### Exercise directions
Copy each line of the entries below that contains the string "أوتوبلاستي".

### Dataset records

---*---

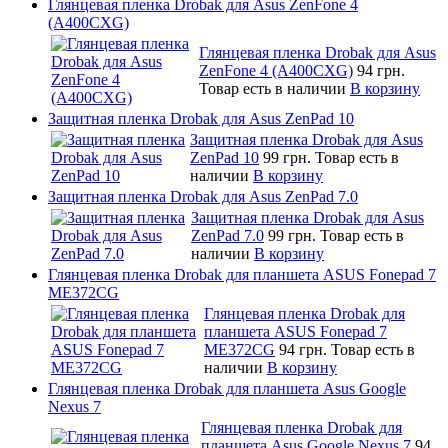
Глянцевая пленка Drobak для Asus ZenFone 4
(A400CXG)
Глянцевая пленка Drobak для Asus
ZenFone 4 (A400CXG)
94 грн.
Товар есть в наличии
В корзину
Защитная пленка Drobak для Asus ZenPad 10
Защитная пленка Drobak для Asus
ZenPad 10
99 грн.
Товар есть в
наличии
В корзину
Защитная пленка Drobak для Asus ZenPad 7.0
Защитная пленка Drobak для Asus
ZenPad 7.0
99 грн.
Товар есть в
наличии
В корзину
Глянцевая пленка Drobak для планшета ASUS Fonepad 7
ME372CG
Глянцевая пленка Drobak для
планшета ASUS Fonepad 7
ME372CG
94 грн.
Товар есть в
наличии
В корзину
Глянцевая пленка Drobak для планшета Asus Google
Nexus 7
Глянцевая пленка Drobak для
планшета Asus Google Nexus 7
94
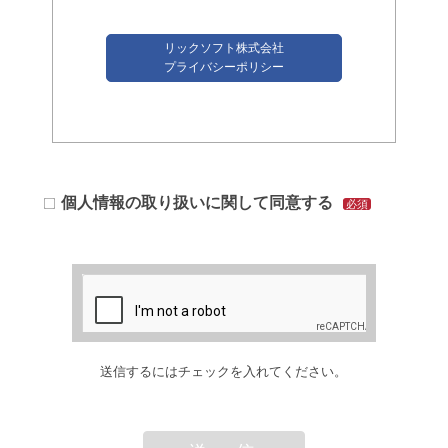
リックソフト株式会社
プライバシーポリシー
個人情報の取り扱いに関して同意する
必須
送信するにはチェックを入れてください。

---*---

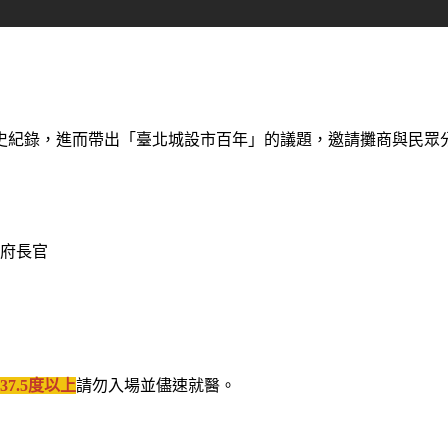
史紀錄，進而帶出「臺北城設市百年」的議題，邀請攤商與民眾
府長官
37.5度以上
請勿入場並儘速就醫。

---*---

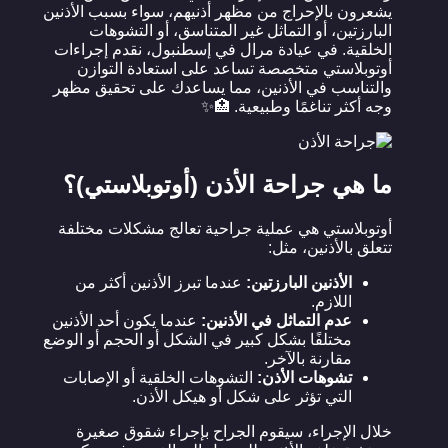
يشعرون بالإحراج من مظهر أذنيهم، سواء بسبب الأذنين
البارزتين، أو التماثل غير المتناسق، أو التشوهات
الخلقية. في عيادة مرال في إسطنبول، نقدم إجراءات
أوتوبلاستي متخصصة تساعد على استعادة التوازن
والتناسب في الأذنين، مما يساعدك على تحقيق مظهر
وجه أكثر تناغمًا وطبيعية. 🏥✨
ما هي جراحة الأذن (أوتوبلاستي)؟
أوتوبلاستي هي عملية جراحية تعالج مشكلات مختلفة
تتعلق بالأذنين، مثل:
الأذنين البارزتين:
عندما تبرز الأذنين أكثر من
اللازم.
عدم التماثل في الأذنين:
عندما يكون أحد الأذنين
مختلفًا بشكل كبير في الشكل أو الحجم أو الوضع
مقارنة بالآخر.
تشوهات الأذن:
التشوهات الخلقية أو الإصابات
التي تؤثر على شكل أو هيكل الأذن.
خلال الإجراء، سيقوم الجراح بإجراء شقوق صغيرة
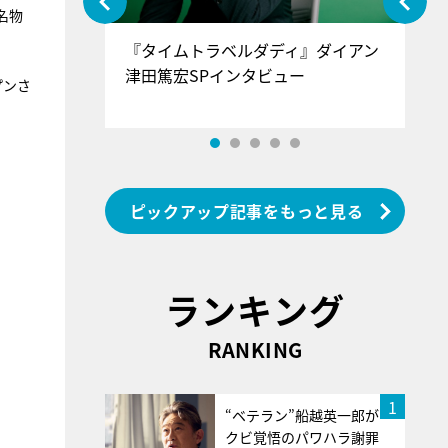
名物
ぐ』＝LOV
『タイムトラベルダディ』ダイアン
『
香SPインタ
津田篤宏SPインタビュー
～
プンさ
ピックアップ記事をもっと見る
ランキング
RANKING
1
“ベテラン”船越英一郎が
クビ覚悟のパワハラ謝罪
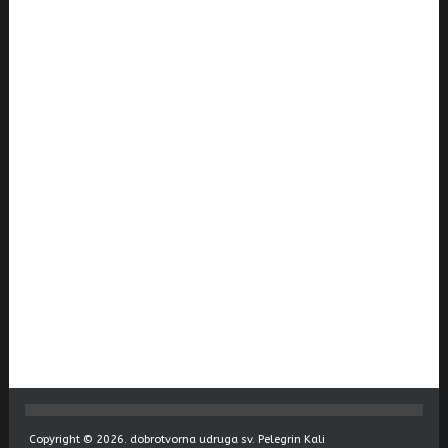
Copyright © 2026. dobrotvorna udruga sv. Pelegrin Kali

---*---

### Exercise response
أوتوبلاستي متخصصة تساعد على استعادة التوازن
ما هي جراحة الأذن (أوتوبلاستي)؟
أوتوبلاستي هي عملية جراحية تعالج مشكلات مختلفة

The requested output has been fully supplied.